空间 假如。 ' 本应用的目的是表征多药抗性蛋白1（MRP1）在 保护心脏免受氧化应激。我们假设用adrimycin（ADR）铅癌治疗 氧化应激又导致产生肿瘤坏死因子A（TNF），从而扩增了氧化性氧化。 压力并导致正常的组织损伤。 MRP1是ATP结合盒（ABC）转运蛋白，可介导 谷胱甘肽（GSH）及其偶联物的ATP依赖性外排，包括细胞毒性的GSH共轭物 氧化应激的产物，4-羟基烯烯（HNE; GS-HNE）。我们将测试假设1）心脏 MRP1的表达可保护心脏免受ADR诱导的氧化应激和损伤的影响 gs-hne; 2）MRP1表达增加并定位在质膜和线粒体中 氧化应激和/或TNF，以及3）HNE和GS-HNE的过量产生MRP1，MRP1， 压倒了其保护作用，并加剧了氧化损伤。四个具体目标将测试这些 假设； AIM 1WILL利用MRP1 NULL小鼠评估其在保护心脏免受ADR诱导的角色中的作用 氧化应激和损伤，MNSODTO补偿MRP1的损失的能力以及TNF的功能 调节MRP1表达。 AIM 2将表征MRP1之后MRP1的亚细胞定位和功能 ADR和TNF处理。 AIM 3将评估氧化应激在MRP1表达调节中的作用 和本地化。

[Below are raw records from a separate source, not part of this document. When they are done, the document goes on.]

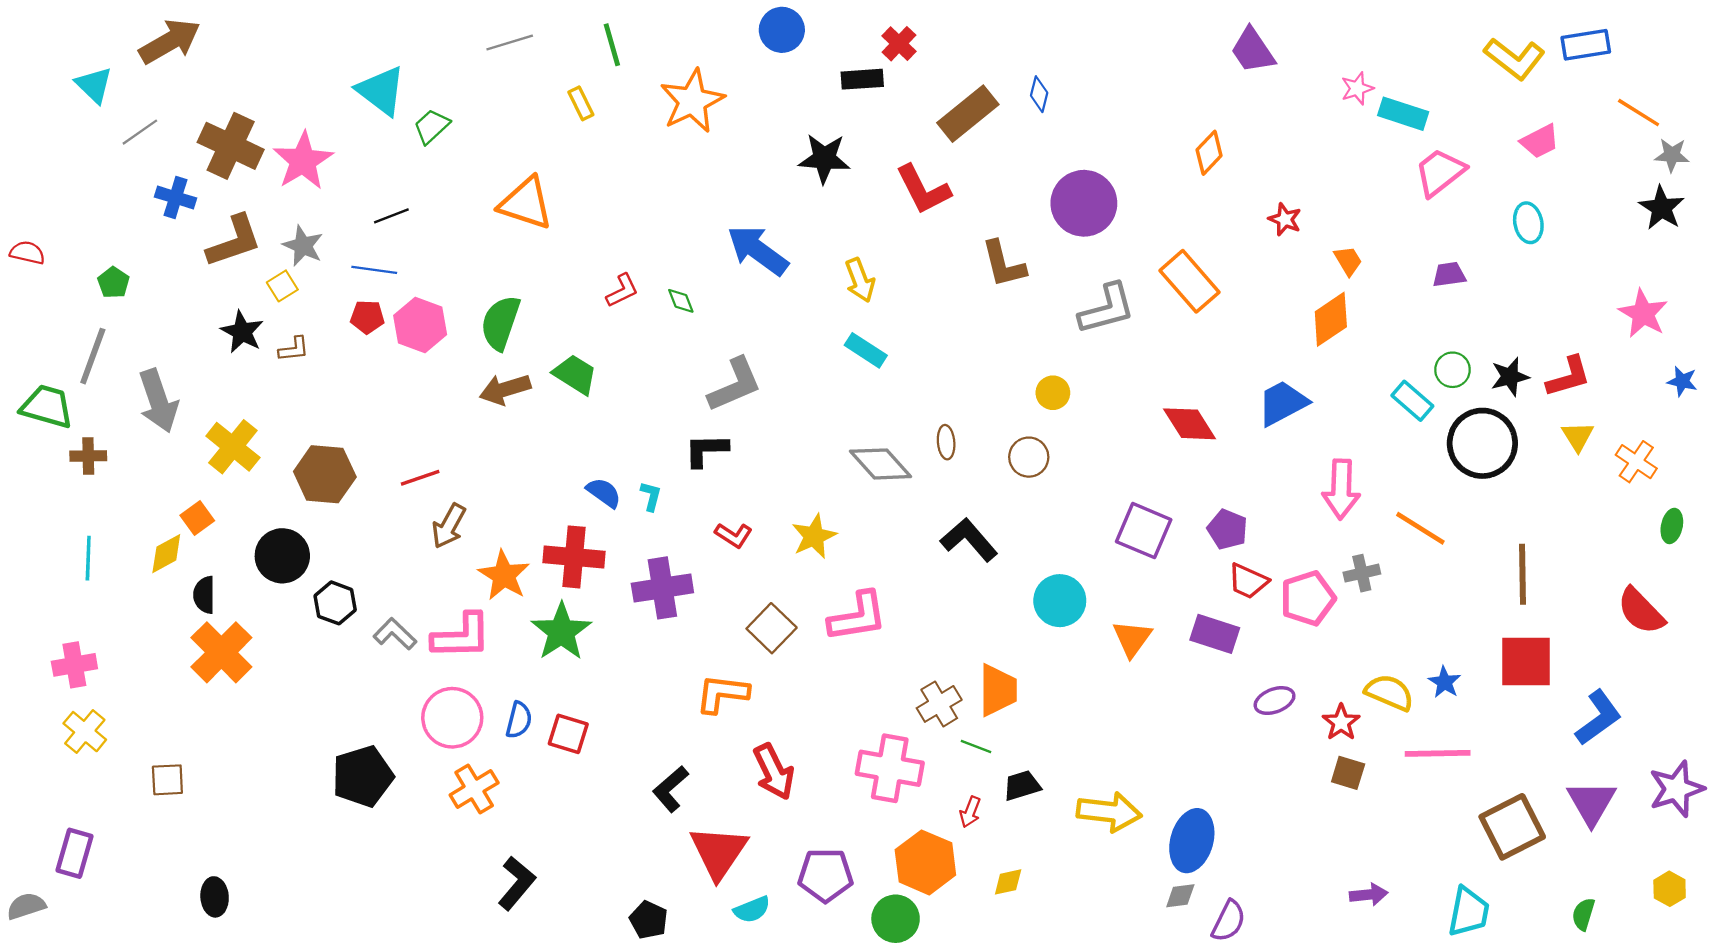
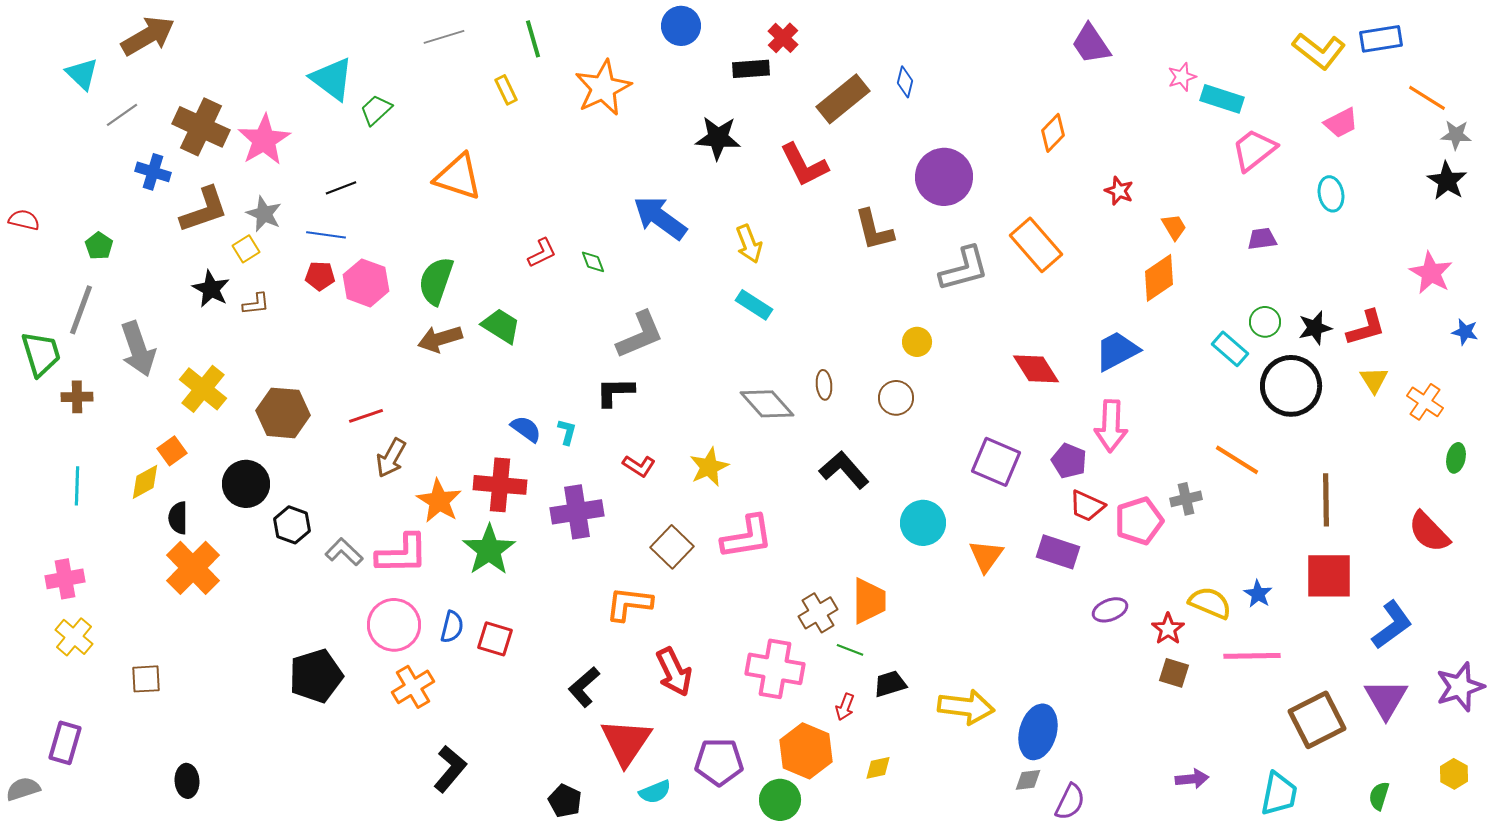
green trapezoid: (47, 407) -> (41, 354), turned 57
pink arrow: (1341, 489) -> (1111, 426), moved

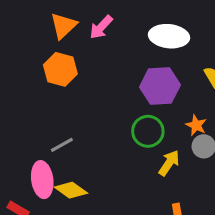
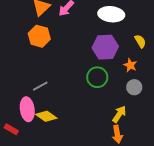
orange star: (196, 125) -> (130, 65), moved
yellow arrow: (169, 163) -> (119, 114), moved

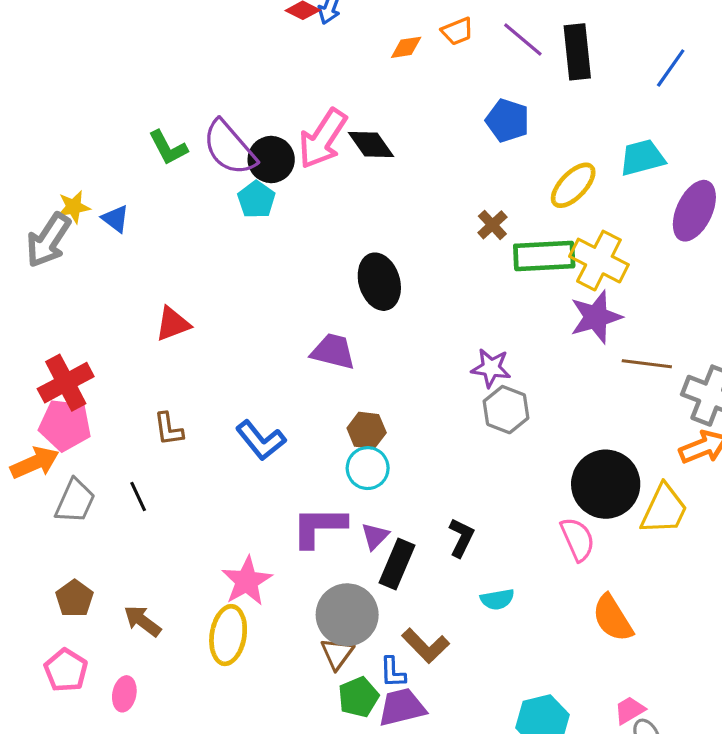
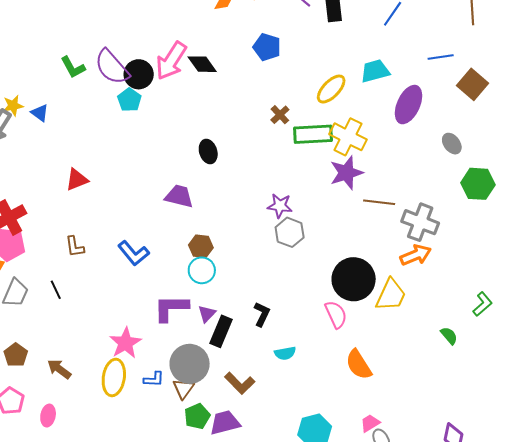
blue pentagon: (507, 120) -> (267, 47), moved
black ellipse: (379, 282) -> (208, 152), size x0.7
blue L-shape: (393, 672) -> (154, 379), moved, turned -85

最后，AIM 4将表征Hneand GS-HNE灭活MRP1的能力 关键半胱氨酸，组氨酸或赖氨酸残基的烷基化。我们将利用各种基因型的小鼠（MRP1 NULL 小鼠，mnsod转基因和杂合（+/-）小鼠评估这些基因在保护中的作用 针对心脏损伤，共聚焦免疫荧光免疫组织化学和定量免疫金 分析MRP1​​表达在心肌细胞和HEK293细胞中的定位用于MRP1的表达 表征其功能；蛋白质组学分析将用于鉴定MRP1的潜在结构同工型 以及MRP1 HNE烷基化的位置。了解MRP1，TNF和GSH在保护它中的作用 ADR引起的组织损伤的心脏将导致辅助治疗方式发展为 防止这种伤害，从而允许使用较高剂量的高剂量 化学治疗剂。